The ability to create a world entirely of words is pure magic

I read the books as a reader and not a writer. I wasn't looking for hints, tips, for a "how to" manual. It is said that to be a good writer you must be a good reader. And I was. Before my first novel, Mary, Mary was published in 1998, I read everything. But then I stopped. Fear took over. What if something was too brilliant, too original, too earth-shatteringly good? I knew I would close the computer and crawl away to hide. So, for many years I didn't read fiction. Non-fiction was my choice. It was wonderful, in different ways. I read about war. I read about gardens, cooking, food, voyages and adventures. Antarctica was as familiar as the strip of sand at Seapoint. I travelled with Tom Crean and Ernest Shackleton to Elephant Island. I lay in Scott's tent, in my reindeer-skin sleeping bag, listening to the blizzard raging.

But something was missing. The ability to create a world entirely of words is pure magic.
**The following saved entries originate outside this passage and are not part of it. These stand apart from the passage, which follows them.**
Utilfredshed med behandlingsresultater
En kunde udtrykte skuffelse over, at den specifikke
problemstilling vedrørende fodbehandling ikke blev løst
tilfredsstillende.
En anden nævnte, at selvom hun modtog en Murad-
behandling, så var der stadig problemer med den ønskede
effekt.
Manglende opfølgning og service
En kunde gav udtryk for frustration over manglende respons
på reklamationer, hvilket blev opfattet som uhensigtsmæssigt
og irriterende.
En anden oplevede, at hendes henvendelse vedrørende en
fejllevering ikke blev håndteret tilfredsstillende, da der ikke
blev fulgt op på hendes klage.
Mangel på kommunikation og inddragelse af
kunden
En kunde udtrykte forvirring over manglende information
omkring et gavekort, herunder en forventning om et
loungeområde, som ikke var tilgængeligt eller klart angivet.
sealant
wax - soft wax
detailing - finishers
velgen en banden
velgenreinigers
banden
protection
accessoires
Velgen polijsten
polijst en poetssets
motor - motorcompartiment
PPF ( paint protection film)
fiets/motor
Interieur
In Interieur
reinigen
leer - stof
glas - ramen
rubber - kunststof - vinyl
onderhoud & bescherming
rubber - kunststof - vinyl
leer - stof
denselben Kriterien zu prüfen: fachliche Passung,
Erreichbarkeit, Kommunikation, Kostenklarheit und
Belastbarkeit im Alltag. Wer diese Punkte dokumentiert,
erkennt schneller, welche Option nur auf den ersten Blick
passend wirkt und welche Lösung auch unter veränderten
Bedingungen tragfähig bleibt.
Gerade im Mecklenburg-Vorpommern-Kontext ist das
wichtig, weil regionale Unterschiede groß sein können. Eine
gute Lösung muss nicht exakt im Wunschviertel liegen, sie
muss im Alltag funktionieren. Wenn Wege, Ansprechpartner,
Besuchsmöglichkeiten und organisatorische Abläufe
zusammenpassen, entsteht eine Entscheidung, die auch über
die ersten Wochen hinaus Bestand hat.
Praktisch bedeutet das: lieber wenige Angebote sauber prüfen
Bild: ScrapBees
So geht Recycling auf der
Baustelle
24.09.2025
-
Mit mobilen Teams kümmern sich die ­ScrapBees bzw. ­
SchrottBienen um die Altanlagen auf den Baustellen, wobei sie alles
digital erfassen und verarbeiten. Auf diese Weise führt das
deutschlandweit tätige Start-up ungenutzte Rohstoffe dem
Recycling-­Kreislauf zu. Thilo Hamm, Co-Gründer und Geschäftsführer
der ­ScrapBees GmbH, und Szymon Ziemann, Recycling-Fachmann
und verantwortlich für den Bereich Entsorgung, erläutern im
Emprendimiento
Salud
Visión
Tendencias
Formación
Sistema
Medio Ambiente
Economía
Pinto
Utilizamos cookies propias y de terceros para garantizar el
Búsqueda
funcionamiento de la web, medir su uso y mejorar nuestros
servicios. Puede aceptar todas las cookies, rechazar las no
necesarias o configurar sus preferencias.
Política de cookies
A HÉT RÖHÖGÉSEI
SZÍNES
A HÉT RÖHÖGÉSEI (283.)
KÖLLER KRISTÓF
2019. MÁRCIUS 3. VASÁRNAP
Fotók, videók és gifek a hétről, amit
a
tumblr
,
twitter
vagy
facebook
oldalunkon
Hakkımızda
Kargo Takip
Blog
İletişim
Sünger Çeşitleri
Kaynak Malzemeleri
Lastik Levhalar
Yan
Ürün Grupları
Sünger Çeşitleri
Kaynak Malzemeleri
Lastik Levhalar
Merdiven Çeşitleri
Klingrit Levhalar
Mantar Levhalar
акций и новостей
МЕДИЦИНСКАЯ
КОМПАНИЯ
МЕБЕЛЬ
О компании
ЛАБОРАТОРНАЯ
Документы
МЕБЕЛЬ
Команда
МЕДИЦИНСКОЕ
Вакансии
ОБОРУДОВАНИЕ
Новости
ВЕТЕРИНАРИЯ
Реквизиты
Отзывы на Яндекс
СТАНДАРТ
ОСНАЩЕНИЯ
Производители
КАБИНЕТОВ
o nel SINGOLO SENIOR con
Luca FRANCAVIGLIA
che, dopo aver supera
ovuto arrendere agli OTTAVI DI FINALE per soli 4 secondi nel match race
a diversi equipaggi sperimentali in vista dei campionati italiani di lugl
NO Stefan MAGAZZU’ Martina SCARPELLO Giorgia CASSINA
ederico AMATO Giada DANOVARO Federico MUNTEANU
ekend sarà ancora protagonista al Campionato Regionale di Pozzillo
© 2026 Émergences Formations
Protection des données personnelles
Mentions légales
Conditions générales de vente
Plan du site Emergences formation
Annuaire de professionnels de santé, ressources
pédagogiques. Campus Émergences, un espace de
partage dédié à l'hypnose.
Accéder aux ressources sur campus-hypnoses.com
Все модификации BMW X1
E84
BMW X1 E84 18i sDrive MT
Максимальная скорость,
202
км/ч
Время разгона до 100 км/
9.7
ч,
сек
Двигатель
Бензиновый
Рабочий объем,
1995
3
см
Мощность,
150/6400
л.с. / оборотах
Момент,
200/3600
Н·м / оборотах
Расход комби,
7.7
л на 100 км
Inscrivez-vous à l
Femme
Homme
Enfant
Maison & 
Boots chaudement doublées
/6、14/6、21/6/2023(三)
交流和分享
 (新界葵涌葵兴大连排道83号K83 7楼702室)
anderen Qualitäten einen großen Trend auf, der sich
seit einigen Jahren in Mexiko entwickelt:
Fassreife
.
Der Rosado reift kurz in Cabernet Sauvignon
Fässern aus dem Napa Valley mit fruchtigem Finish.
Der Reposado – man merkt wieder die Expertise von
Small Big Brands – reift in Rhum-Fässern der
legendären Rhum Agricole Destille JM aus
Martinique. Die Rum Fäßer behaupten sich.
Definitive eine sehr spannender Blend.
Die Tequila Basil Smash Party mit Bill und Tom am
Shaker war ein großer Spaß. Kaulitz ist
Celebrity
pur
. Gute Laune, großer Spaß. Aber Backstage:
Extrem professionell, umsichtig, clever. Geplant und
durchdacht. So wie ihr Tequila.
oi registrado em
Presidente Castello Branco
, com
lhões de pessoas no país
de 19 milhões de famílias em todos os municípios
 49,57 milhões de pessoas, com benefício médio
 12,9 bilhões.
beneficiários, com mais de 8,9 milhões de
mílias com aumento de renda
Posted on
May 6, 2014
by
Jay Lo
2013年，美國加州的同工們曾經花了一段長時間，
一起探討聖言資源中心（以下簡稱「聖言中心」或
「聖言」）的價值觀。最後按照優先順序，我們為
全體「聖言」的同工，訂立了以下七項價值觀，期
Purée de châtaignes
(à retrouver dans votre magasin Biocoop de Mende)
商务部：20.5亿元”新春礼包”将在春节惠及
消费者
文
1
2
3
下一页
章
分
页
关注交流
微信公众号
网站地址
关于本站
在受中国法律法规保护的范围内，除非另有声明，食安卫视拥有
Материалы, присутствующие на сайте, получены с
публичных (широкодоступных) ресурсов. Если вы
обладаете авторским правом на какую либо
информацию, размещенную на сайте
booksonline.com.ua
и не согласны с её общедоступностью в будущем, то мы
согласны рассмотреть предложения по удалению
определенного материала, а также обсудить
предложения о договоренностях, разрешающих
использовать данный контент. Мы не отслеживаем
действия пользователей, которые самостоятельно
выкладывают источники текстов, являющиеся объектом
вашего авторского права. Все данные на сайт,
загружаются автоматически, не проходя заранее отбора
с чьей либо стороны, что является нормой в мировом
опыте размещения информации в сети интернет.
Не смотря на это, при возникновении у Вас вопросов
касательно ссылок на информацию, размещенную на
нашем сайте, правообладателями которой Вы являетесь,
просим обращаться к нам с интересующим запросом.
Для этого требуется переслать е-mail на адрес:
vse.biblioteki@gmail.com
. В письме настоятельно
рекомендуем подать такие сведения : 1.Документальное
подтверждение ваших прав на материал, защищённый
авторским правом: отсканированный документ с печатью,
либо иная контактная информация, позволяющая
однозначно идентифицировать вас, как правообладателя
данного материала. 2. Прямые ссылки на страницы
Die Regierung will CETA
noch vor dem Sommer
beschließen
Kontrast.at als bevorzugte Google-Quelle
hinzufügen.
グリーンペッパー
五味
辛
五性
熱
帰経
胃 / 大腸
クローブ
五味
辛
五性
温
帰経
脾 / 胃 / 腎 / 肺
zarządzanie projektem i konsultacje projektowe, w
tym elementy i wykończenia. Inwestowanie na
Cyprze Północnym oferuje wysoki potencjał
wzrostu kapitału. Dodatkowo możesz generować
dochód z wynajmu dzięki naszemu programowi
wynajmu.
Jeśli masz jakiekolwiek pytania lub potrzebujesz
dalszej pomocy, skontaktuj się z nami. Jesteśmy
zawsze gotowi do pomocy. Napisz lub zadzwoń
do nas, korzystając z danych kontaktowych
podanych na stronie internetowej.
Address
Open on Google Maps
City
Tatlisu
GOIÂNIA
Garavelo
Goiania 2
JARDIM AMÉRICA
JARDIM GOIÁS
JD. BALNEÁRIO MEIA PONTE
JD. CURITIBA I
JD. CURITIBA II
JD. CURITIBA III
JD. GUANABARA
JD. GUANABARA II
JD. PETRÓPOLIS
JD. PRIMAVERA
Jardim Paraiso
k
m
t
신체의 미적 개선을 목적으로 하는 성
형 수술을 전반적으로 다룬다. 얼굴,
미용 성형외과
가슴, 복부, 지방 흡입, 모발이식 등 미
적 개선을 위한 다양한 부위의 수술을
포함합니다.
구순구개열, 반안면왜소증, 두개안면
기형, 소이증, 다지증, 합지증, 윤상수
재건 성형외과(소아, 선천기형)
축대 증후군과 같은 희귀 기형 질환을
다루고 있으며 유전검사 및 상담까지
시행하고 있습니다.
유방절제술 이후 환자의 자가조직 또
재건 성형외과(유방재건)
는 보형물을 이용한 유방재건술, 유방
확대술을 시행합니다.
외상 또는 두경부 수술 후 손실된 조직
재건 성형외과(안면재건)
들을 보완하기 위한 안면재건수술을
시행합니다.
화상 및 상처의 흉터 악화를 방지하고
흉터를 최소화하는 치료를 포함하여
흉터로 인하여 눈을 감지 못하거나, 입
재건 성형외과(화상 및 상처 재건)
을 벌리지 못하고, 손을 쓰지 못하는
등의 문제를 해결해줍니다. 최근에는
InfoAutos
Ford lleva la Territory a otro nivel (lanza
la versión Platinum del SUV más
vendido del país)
So the time had come to go back to the books which were my old friends, to rekindle my love of reading; fiction as well as non-fiction, one as important as the other.

Beating heart

It’s been a year, therefore, of reading and writing; learning how to capture the essence of a book in 330 words. To slice through the fat of description to the book’s beating heart. To understand its core. Despair, love, anger, joy, deceit, hatred, desire; I’ve found them all. And what have I learnt about myself?

The magic has taken me back to my childhood in New Zealand. Mary O'Hara's Thunderhead, Mary Treadgold's We Couldn't Leave Dinah and Alberto Moravia's A Woman of Rome, stolen from my mother's bedside table, awakened my senses to the taste of sea water on my bare arms, the heat of the sun on my back, the vivid scarlet of the Pohutukawa tree's flowers at Christmas.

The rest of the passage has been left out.